My 16-Year-Old Self 'n Me

Not too long ago, a friend of mine from high school (we were Academic Team buddies) posted an entry on her blog about writing to herself at 16. I made a comment and Jamie suggested it might be good Blog Fodder, and the more I thought about it, the more I agreed.

And I really agreed with Jamie on a lot of things. I wasted so much time as a teenager, worried about what everyone else thought. I tried so hard to be perfect, so hard to do whatever it took to keep everyone else happy, and I never really thought about what it was that might make me happy. I lived a very long time trying to be what I was expected to be. I got married because I had friends doing it. I was bored, I was tired of going to school, and it seemed like people (cough, cough, former in-laws) expected it, so there you go.

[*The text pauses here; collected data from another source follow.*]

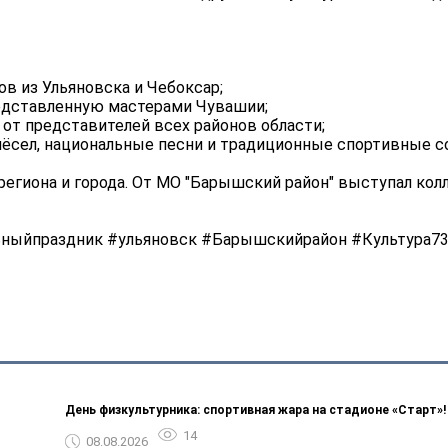
в из Ульяновска и Чебоксар;
редставленную мастерами Чувашии;
от представителей всех районов области;
ёсел, национальные песни и традиционные спортивные со
региона и города. От МО "Барышский район" выступал кол
ьныйпраздник #ульяновск #Барышскийрайон #Культура7
День физкультурника: спортивная жара на стадионе «Старт»!
14
08.08.2026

Sometimes I wonder, at 33, what it would be like to have all those years back. To take the time to think about what I enjoy, and what I like, and make decisions based on that, instead of what I thought I was expected to do and be. Figuring those things out now makes the whole process of making them a reality a lot harder than if I'd even thought of it at say 23.

But, there is always time to fix things. And I've come to realize that life is not necessarily about setting these big goals and knocking them down, but more about the little, everyday things that make those big goals more bearable, or more achievable.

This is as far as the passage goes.